Quicker computers with qubits
Dr. Serge Rosenblum is all about qubits—a fundamental platform for quantum information processing
Very tiny objects—on the scale of atoms and electrons—behave in strange ways that do not conform to the laws of classical physics. But few people are aware that such “quantum weirdness” can also apply to objects big enough to be seen with the naked eye.
Such quantum states are the focus of Dr. Serge Rosenblum’s research. He studies qubits—a fundamental platform for quantum information processing.
Compared to classical computing’s binary language of zeroes and ones, qubits have a much richer vocabulary: each individual qubit can be a zero, a one, or a superposition of zero and one at the same time. This could lead to the development of processors capable of solving certain problems millions of times faster than today’s computers.

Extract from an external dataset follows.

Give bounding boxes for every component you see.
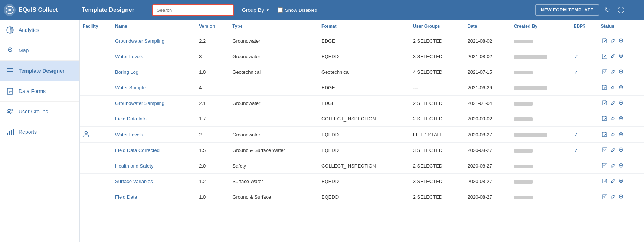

The qubits that Dr. Rosenblum investigates include materials that are colder than temperatures found in outer space. Called superconducting qubits, they have the advantage of encoding data with no electrical resistance. IBM and Google are focusing intense research on superconducting qubits, in the hope that they will lead to the “scaled up” architecture needed for future quantum computing.
While a PhD student in the Weizmann laboratory of Prof. Barak Dayan of the Department of Chemical and Biological Physics, Dr. Rosenblum led a team that developed a method for manipulating individual photons. Called Single-Photon Raman Interaction, or SPRINT, this system made it possible to propel photons selectively in one of two directions, creating the world’s first photonic “router.” Later, Dr. Rosenblum (who also completed a postdoc in the Dayan lab) increased the lab’s photon manipulation repertoire, showing how atoms can be activated to “snatch” individual photons from a light beam, and also how photon-atom interaction can form the basis of a “logic gate” for quantum computation.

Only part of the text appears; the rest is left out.